= Texas Medication Algorithm Project =

The Texas Medication Algorithm Project (TMAP) is a decision-tree medical algorithm, the design of which was based on the expert opinions of mental health specialists. It has provided and rolled out a set of psychiatric management guidelines for doctors treating certain mental disorders within Texas' publicly funded mental health care system, along with manuals relating to each of them The algorithms commence after diagnosis and cover pharmacological treatment (hence "Medication Algorithm").

==History==
TMAP was initiated in the fall of 1997 and the initial research covered around 500 patients.

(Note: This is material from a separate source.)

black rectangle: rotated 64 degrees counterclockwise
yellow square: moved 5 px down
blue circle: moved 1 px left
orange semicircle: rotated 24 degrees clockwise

TMAP arose from a collaboration that began in 1995 between the Texas Department of Mental Health and Mental Retardation (TDMHMR), pharmaceutical companies, and the University of Texas Southwestern. The research was supported by the National Institute of Mental Health, the Robert Wood Johnson Foundation, the Meadows Foundation, the Lightner-Sams Foundation, the Nanny Hogan Boyd Charitable Trust, TDMHMR, the Center for Mental Health Services, the Department of Veterans Affairs, the Health Services Research and Development Research Career Scientist Award, the United States Pharmacopoeia Convention Inc. and Mental Health Connections.

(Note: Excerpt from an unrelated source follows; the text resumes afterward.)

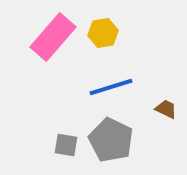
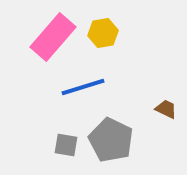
blue line: moved 28 px left
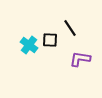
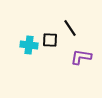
cyan cross: rotated 30 degrees counterclockwise
purple L-shape: moved 1 px right, 2 px up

Numerous companies that invent and develop antipsychotic medications provided use of their medications and furnished funding for the project. Companies did not participate in the production of the guidelines. However, in 2012 Dr. Stephen Shon, the medical director of Department of Mental Health and Mental Retardation (MHMR) and author of TMAP, admitted to receiving direct payment from the company Janssen Phamaceuticals while leading the creation of TMAP. Under such influence, TMAP favored drugs sold by Jansen. For example, the widely used antipsychotic drug Haldol was replaced with the more expensive Risperdal for every potential Haldol user covered by Texas Medicaid. Resperdal cost 40 times more than Haldol, had worse side effects, and had a similar efficacy to Haldol.

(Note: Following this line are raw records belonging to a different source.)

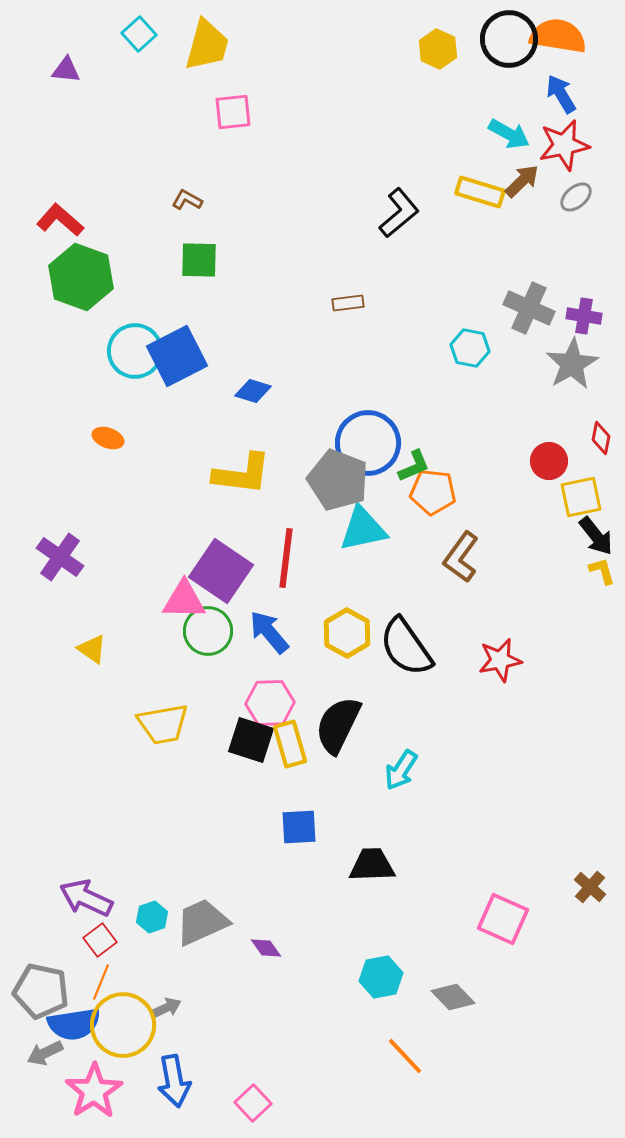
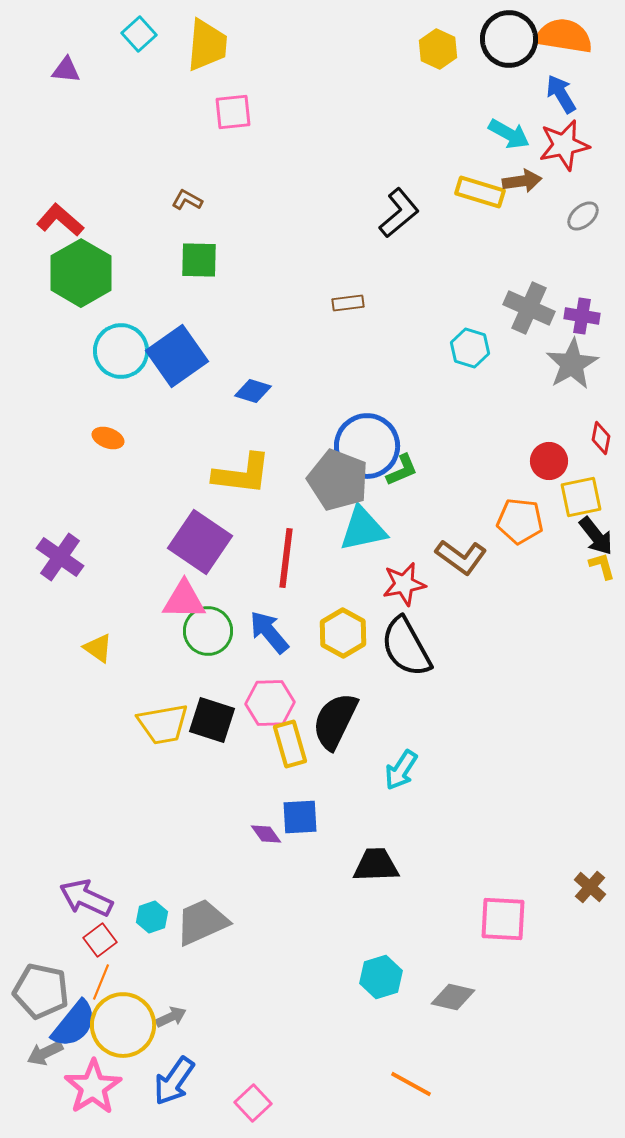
orange semicircle at (558, 36): moved 6 px right
yellow trapezoid at (207, 45): rotated 10 degrees counterclockwise
brown arrow at (522, 181): rotated 36 degrees clockwise
gray ellipse at (576, 197): moved 7 px right, 19 px down
green hexagon at (81, 277): moved 4 px up; rotated 10 degrees clockwise
purple cross at (584, 316): moved 2 px left
cyan hexagon at (470, 348): rotated 6 degrees clockwise
cyan circle at (135, 351): moved 14 px left
blue square at (177, 356): rotated 8 degrees counterclockwise
blue circle at (368, 443): moved 1 px left, 3 px down
green L-shape at (414, 466): moved 12 px left, 4 px down
orange pentagon at (433, 492): moved 87 px right, 29 px down
brown L-shape at (461, 557): rotated 90 degrees counterclockwise
purple square at (221, 571): moved 21 px left, 29 px up
yellow L-shape at (602, 571): moved 5 px up
yellow hexagon at (347, 633): moved 4 px left
black semicircle at (406, 647): rotated 6 degrees clockwise
yellow triangle at (92, 649): moved 6 px right, 1 px up
red star at (500, 660): moved 96 px left, 76 px up
black semicircle at (338, 725): moved 3 px left, 4 px up
black square at (251, 740): moved 39 px left, 20 px up
blue square at (299, 827): moved 1 px right, 10 px up
black trapezoid at (372, 865): moved 4 px right
pink square at (503, 919): rotated 21 degrees counterclockwise
purple diamond at (266, 948): moved 114 px up
cyan hexagon at (381, 977): rotated 6 degrees counterclockwise
gray diamond at (453, 997): rotated 33 degrees counterclockwise
gray arrow at (166, 1008): moved 5 px right, 9 px down
blue semicircle at (74, 1024): rotated 42 degrees counterclockwise
orange line at (405, 1056): moved 6 px right, 28 px down; rotated 18 degrees counterclockwise
blue arrow at (174, 1081): rotated 45 degrees clockwise
pink star at (94, 1091): moved 1 px left, 4 px up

In 2004, TMAP was mentioned as an example of a successful project in a paper regarding implementing mental health screening programs throughout the United States, by President George W. Bush's New Freedom Commission on Mental Health, which looks to expand the program federally. The President had previously been Governor of Texas, in the period when TMAP was implemented. Similar programs have been implemented in about a dozen States, according to a 2004 report in the British Medical Journal.

Similar algorithms with similar prescribing advice have been produced elsewhere, for instance at the Maudsley Hospital, London.